Wiem, że wyśrubowany wynik na maturze to nie wszystko, ale jakiś obiektywny, równy dla wszystkich, egzamin wstępny być musi. Zastanawiam się, co dziś najsilniej przyciąga do medycyny rzesze młodych i zdolnych ludzi. Zawód, który nie zna granic? Perspektywa pewnego zatrudnienia? Brak konieczności babrania sobie rąk polityką? Prestiż mimo medialnego ujadania? A może wymarzona zawartość garażu?

Część z tych różnobarwnych wizji rozpryśnie się wraz z widokiem pierwszej wypłaty. Dwa tysiące złotych brutto dla stażysty. Panie Ministrze, czy w jakimkolwiek poza Polską cywilizowanym kraju płaci się tak lekarzom? Za chwilę zdystansuje nas Rumunia, bo tamtejszy parlament zdecydował w czerwcu, że płace lekarzy wzrosną dwukrotnie. I to nie na raty, w jakiejś odległej perspektywie, ale już od przyszłego roku!

Nie wiem nawet, czy o tym rumuńskim cudzie płacowym mówili w telewizji.

Jeśli tak, to gdzieś na marginesie. Bo jakże miałoby być inaczej. Rządowa tv nie będzie takich newsów eksponować, bo obecny rząd nie jest zainteresowany ucywilizowaniem płac lekarzy. Stacje kojarzone z totalną opozycją też nie będą krzyczeć, że jednak można, bo poprzedni rząd nie zrobił nic dla realizacji postulatów środowiska lekarskiego, choć przez kilkanaście miesięcy na jego czele stała lekarka. Z tą telewizją to tylko moje przypuszczenia.

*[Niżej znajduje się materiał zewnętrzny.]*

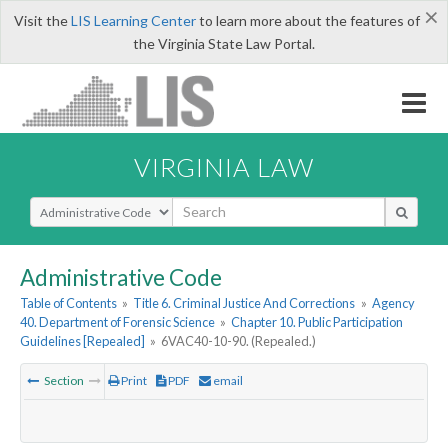
×
Visit the
LIS Learning Center
to learn more about the features of
the Virginia State Law Portal.
VIRGINIA LAW
Select Search Type
Administrative Code
Table of Contents
»
Title 6. Criminal Justice And Corrections
»
Agency
40. Department of Forensic Science
»
Chapter 10. Public Participation
Guidelines [Repealed]
»
6VAC40-10-90. (Repealed.)
Section
Print
PDF
email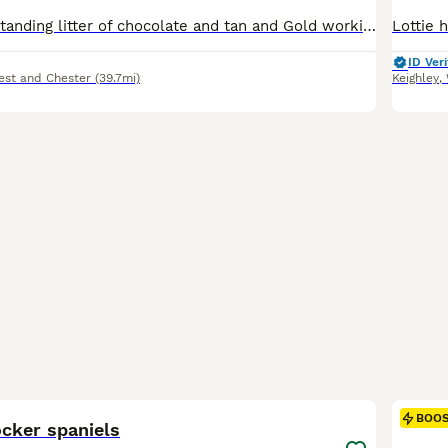
We have an outstanding litter of chocolate and tan and Gold working spaniels now looking for their forever homes. Both mum and dad is health tested clear both working dogs. Excellent around children and other animals. Dad is a well know to this breed. We have girls and boys available now all have had a full health check Miro chipped and flea and worm treatments completed.
ID Veri
est and Chester
(39.7mi)
Keighley
,
40
3
BOO
cker spaniels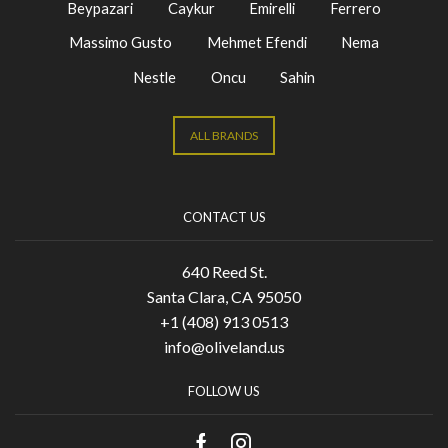
Beypazari
Caykur
Emirelli
Ferrero
Massimo Gusto
Mehmet Efendi
Nema
Nestle
Oncu
Sahin
ALL BRANDS
CONTACT US
640 Reed St.
Santa Clara, CA 95050
+1 (408) 913 0513
info@oliveland.us
FOLLOW US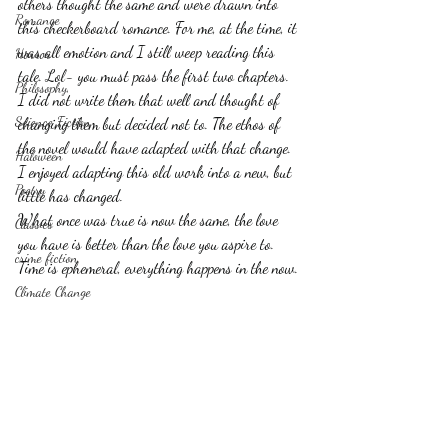
others thought the same and were drawn into 
Romance
this checkerboard romance. For me, at the time, it 
was all emotion and I still weep reading this 
Horror
tale. Lol- you must pass the first two chapters. 
Philosophy,
I did not write them that well and thought of 
Science Fiction
changing them but decided not to. The ethos of 
the novel would have adapted with that change. 
Haloween
I enjoyed adapting this old work into a new, but 
Poetry
little has changed.
What once was true is now the same, the love 
Classics
you have is better than the love you aspire to.
crime fiction
Time is ephemeral, everything happens in the now.
Climate Change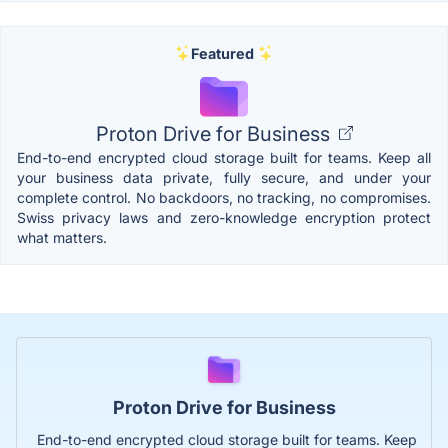
Featured
Proton Drive for Business
End-to-end encrypted cloud storage built for teams. Keep all
your business data private, fully secure, and under your
complete control. No backdoors, no tracking, no compromises.
Swiss privacy laws and zero-knowledge encryption protect
what matters.
Proton Drive for Business
End-to-end encrypted cloud storage built for teams. Keep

Latem postanowiłem zrobić sobie urlop od telewizora. Zamiast prostokątnego czasopożeracza wolę przesiadywać z książką na tarasie lub pośród zieleni ogrodu. To znacznie przyjemniejsze i pożyteczniejsze. Ze względu na specjalizację, bardzo interesują mnie książki na temat żywienia. Właśnie rozsmakowuję się w „Dzikiej fermentacji” Sandora Ellixa Katza.

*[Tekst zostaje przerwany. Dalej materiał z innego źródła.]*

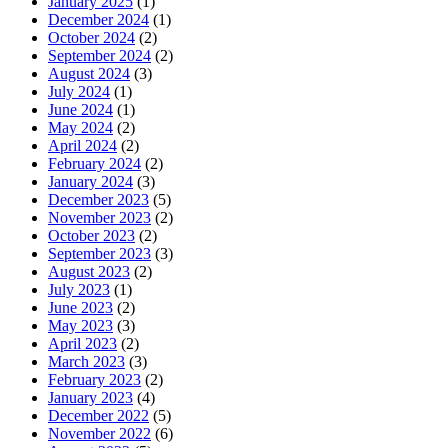
January 2025
(1)
December 2024
(1)
October 2024
(2)
September 2024
(2)
August 2024
(3)
July 2024
(1)
June 2024
(1)
May 2024
(2)
April 2024
(2)
February 2024
(2)
January 2024
(3)
December 2023
(5)
November 2023
(2)
October 2023
(2)
September 2023
(3)
August 2023
(2)
July 2023
(1)
June 2023
(2)
May 2023
(3)
April 2023
(2)
March 2023
(3)
February 2023
(2)
January 2023
(4)
December 2022
(5)
November 2022
(6)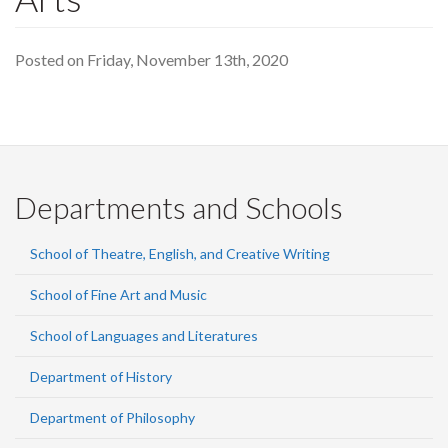
Posted on Friday, November 13th, 2020
Departments and Schools
School of Theatre, English, and Creative Writing
School of Fine Art and Music
School of Languages and Literatures
Department of History
Department of Philosophy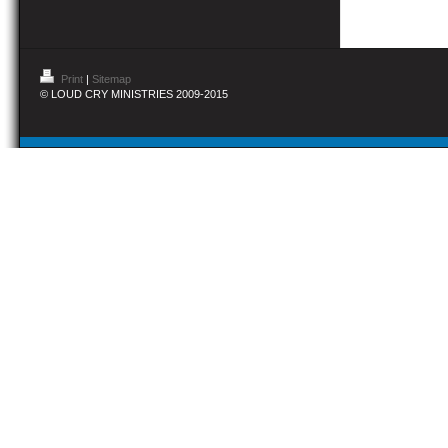
Print
|
Sitemap
© LOUD CRY MINISTRIES 2009-2015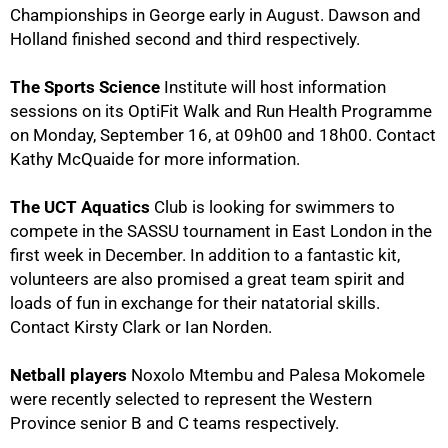
Championships in George early in August. Dawson and
75%
Holland finished second and third respectively.
The Sports Science
Institute will host information
sessions on its OptiFit Walk and Run Health Programme
on Monday, September 16, at 09h00 and 18h00. Contact
Kathy McQuaide
for more information.
The UCT Aquatics
Club is looking for swimmers to
compete in the SASSU tournament in East London in the
first week in December. In addition to a fantastic kit,
volunteers are also promised a great team spirit and
loads of fun in exchange for their natatorial skills.
Contact Kirsty Clark
or Ian Norden
.
100%
Netball players
Noxolo Mtembu and Palesa Mokomele
were recently selected to represent the Western
Province senior B and C teams respectively.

Nie mam wątpliwości, że dzięki temu Amerykaninowi tysiące ludzi na Zachodzie przestaną patrzeć na kiszone ogórki i kapustę jak na zepsute jedzenie.

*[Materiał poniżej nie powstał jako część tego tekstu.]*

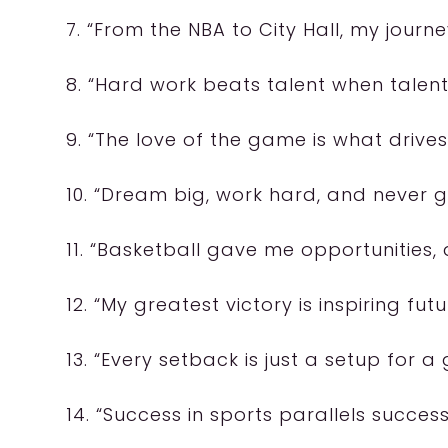
7. “From the NBA to City Hall, my jour
8. “Hard work beats talent when talent
9. “The love of the game is what drive
10. “Dream big, work hard, and never g
11. “Basketball gave me opportunities, 
12. “My greatest victory is inspiring fut
13. “Every setback is just a setup for 
14. “Success in sports parallels success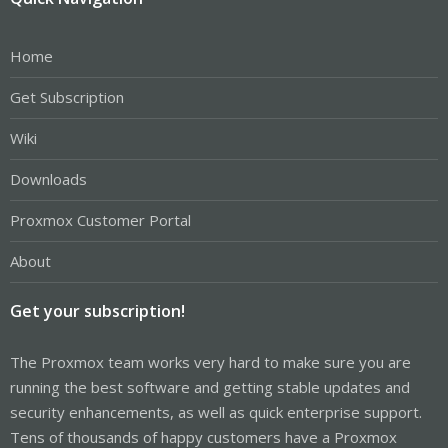
Home
Get Subscription
Wiki
Downloads
Proxmox Customer Portal
About
Get your subscription!
The Proxmox team works very hard to make sure you are
running the best software and getting stable updates and
security enhancements, as well as quick enterprise support.
Tens of thousands of happy customers have a Proxmox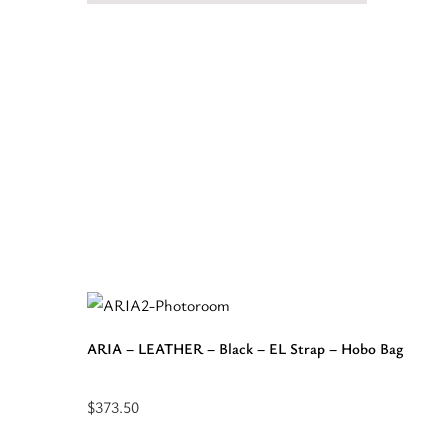
ARIA – LEATHER – Black – EL Strap – Hobo Bag
$
373.50
Select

Wcześniej przeczytałem między innymi polecaną na łamach „Gazety Lekarskiej” biografię profesora Wiesława Jędrzejczaka, na którego zwróciłem uwagę, gdy wiele lat temu, jako student medycyny, pochłonąłem świetnie napisaną „Zagadkę tworzenia krwi”. W „Pozytywiście do szpiku kości” utkwił mi w pamięci przepis profesora na habilitację. Może być pociechą albo znakiem stop dla tych, co chcą, a nie bardzo mogą.

„Habilitację zrobić jest łatwo, jeśli ma się dorobek naukowy. Wystarczy wziąć swoją publikację w „Science”, ze dwie w „Journal of Biological Chemistry”, jeszcze dwie w czymś słabszym, napisać kilka stron wstępu po polsku, spiąć to spinaczem i przedłożyć uprawnionej Radzie. Problem jest, gdy ma się tylko spinacz”.

W przerwach pomiędzy bieżącymi lekturami, bo zawsze dzielę czas na przynajmniej dwie lub trzy, na nowo odkrywam zmarłą niedawno Julię Hartwig, nawiasem mówiąc, siostrę znakomitego endokrynologa, profesora Walentego Hartwiga. Zmęczony po ciężkim dyżurze powtarzam za poetką: „Trzeba mi teraz dużo spokoju. On na pewno potrafi zamknąć światu drzwi przed nosem i zaryglować je starannie”.